Non solo la Francia con la sua nave ammiraglia Charles De Gaulle nel Golfo Persico, ma ora anche l’Italia mobilita le forze della propria Marina militare per proteggere le proprie coste e tutelare i propri interessi in Libia. Da alcuni giorni, alcune forze speciali militari italiane, in particolare un paio di distaccamenti del gruppo operativo Incursori e una compagnia di fucilieri di Marina, stazionano nel Mediterraneo al confine con le acque territoriali di Tripoli. Dopo la partenza dai porti di La Spezia e Taranto avvenuta nella notte tra giovedì e venerdì, i diversi corpi della Marina italiana sono tutti formalmente impegnati in esercitazioni denominate “Mare Aperto”, ma non ci vuol molto a dedurre che sarebbero pronti ad intervenire in caso la situazione dovesse precipitare.
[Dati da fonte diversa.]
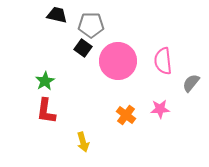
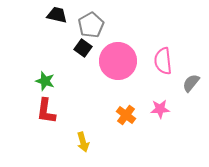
gray pentagon: rotated 30 degrees counterclockwise
green star: rotated 24 degrees counterclockwise
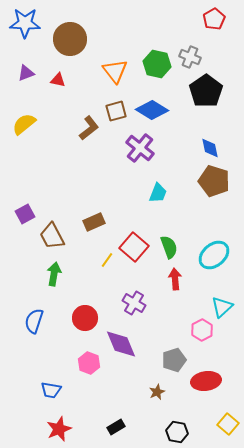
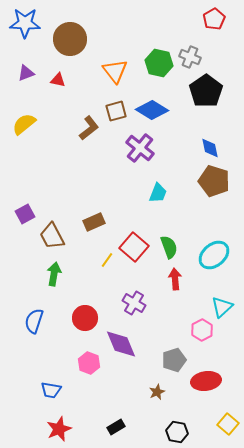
green hexagon at (157, 64): moved 2 px right, 1 px up
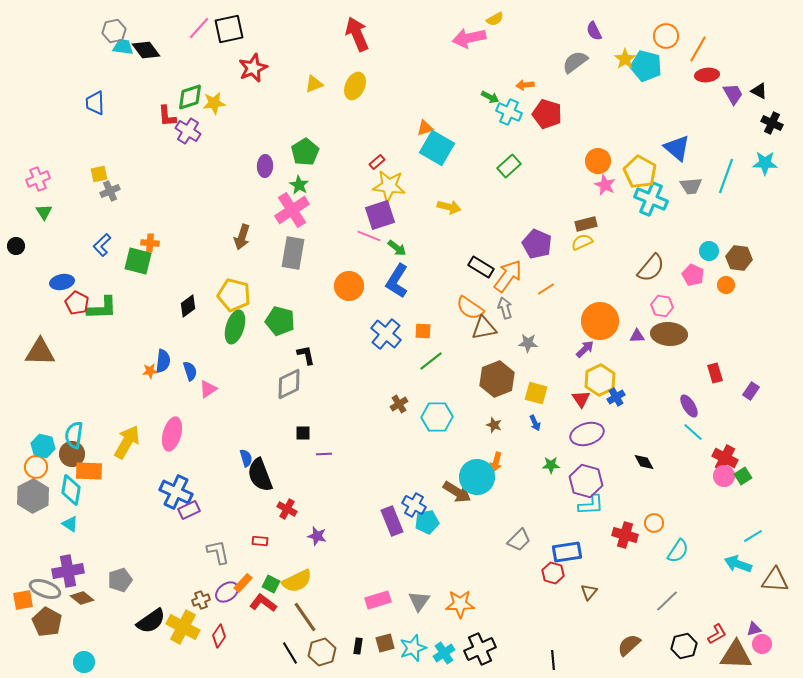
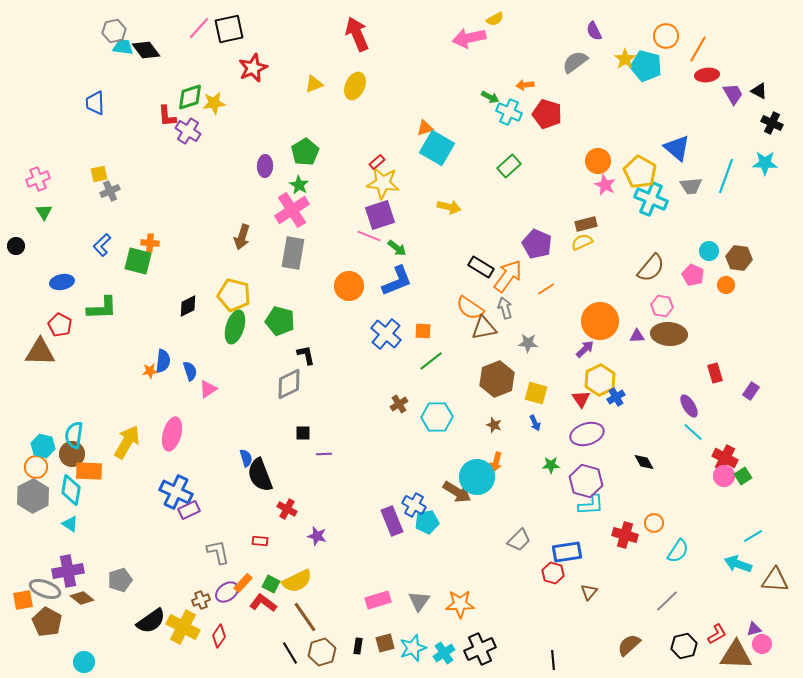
yellow star at (389, 186): moved 6 px left, 3 px up
blue L-shape at (397, 281): rotated 144 degrees counterclockwise
red pentagon at (77, 303): moved 17 px left, 22 px down
black diamond at (188, 306): rotated 10 degrees clockwise
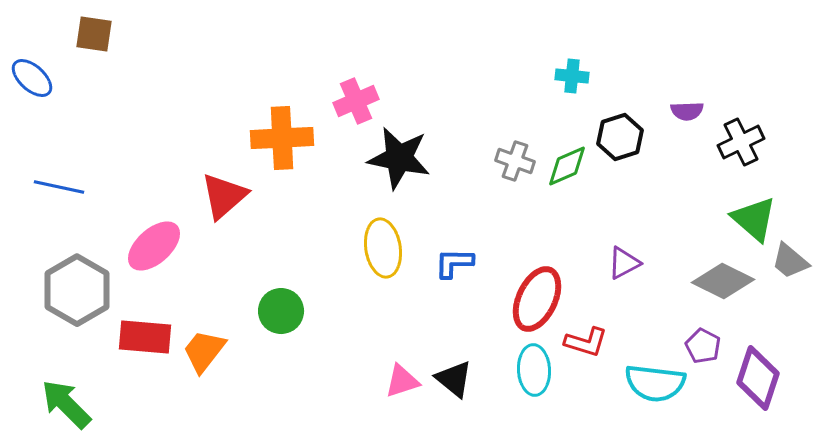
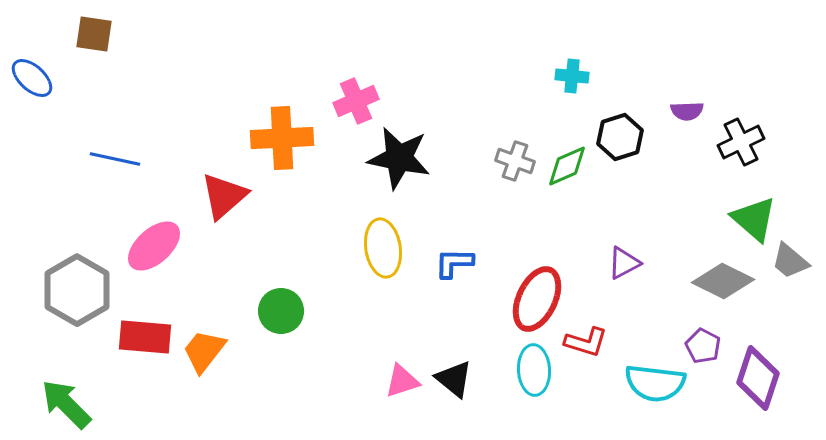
blue line: moved 56 px right, 28 px up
Sulla questione libica è stato ribadito più volte che la priorità va alla soluzione diplomatica, ma è evidente che il governo ha deciso di tenersi pronto un piano b per non farsi cogliere di sorpresa in caso di necessità. Il livello di allerta si è innalzato in considerazione della necessità di tutelare le strutture e gli interessi strategici nazionali, che in Libia sono rilevanti. In particolare sulla costa, dove passa il Greenstream, il gasdotto subacqueo dell’Eni che si snoda fra la stazione di compressione di Mellitah ed il terminale di ricevimento del gas di Gela, in Sicilia. Una struttura lunga 520 km, molti dei quali percorsi sotto il Mediterraneo, protetta dai 20mila uomini della guardia fedele al governo legittimo di Tobruk. Le zone intorno a Tripoli sono ormai epicentri di caos e gli uomini di Tobruk correrebbero il rischio di poter ben poco di fronte a potenziali assalti degli jihadisti del Califfato islamico e eventuali pretese di Alba Libica. I militari avranno anche il compito di proteggere e provvedere all’evacuazione del personale italiano che ne faccia richiesta, evitando così, per una volta, ricatti e richieste di riscatto.